His trial is scheduled for February 2020, and is expected to focus on his mental state. It will be heard by a judge alone.
Dr. Gary Chaimowitz, the head of forensic psychiatry at St. Joseph's Healthcare in Hamilton, said an NCR recommendation can be made in one of two ways: if a person did not know what they did was wrong from a legal or moral perspective, or if the person did not understand the "nature and quality" of their actions.
"Were the actions a result of that mental disorder?

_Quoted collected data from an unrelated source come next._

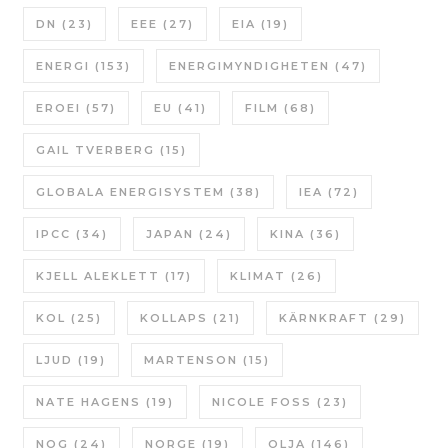
DN
(23)
EEE
(27)
EIA
(19)
ENERGI
(153)
ENERGIMYNDIGHETEN
(47)
EROEI
(57)
EU
(41)
FILM
(68)
GAIL TVERBERG
(15)
GLOBALA ENERGISYSTEM
(38)
IEA
(72)
IPCC
(34)
JAPAN
(24)
KINA
(36)
KJELL ALEKLETT
(17)
KLIMAT
(26)
KOL
(25)
KOLLAPS
(21)
KÄRNKRAFT
(29)
LJUD
(19)
MARTENSON
(15)
NATE HAGENS
(19)
NICOLE FOSS
(23)
NOG
(24)
NORGE
(19)
OLJA
(146)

That is going to be the key question," with Minassian, he told CBC Toronto.
If an NCR argument is made at the trial, Chaimowitz said Minassian would likely be assessed by multiple forensic psychiatry teams, who would spend upwards of 60 days vigorously examining his mental state.
Scott, who has read transcripts and seen portions of the four-hour interview, said Minassian does not appear to display any signs associated with serious mental disorders.
He said those offenders typically struggle with disorganized speech and behaviour, and are most often diagnosed with a form of schizophrenia.
"When I look at the excerpt from the video, we just don't see any of that," Scott said.
Instead, Minassian appears responsive, coherent and fully aware that his actions caused the deaths of multiple victims, Scott continued.
Stephen Hebscher, a criminal defence lawyer who also sits on the Ontario Review Board, added that a person found not criminally responsible must also display a sharp break from the real world.
"The behaviour would be driven by a belief that's not based in reality, it's based in a psychotic illness," he said.
In the 1970s, Hebscher said it was more common for offenders to be found not criminally responsible due to psychopathic and sociopathic tendencies. He says the bar is now higher, and that people must be in a legitimate "psychotic state" at the time of their actions.
While some people found NCR can be granted parole and even full discharges, the most serious offenders can spend decades inside maximum security mental health facilities.
"Some people might think being found NCR is like a get-out-of-jail free card, but it simply isn't," said Scott, pointing to a recent case of an offender who has spent 42 years in the system.
"You don't walk out of a hospital or a jail into the community," added Chaimowitz.
The Ontario Review Board oversees approximately 1,500 people who have been found NCR, and reviews each of their cases annually.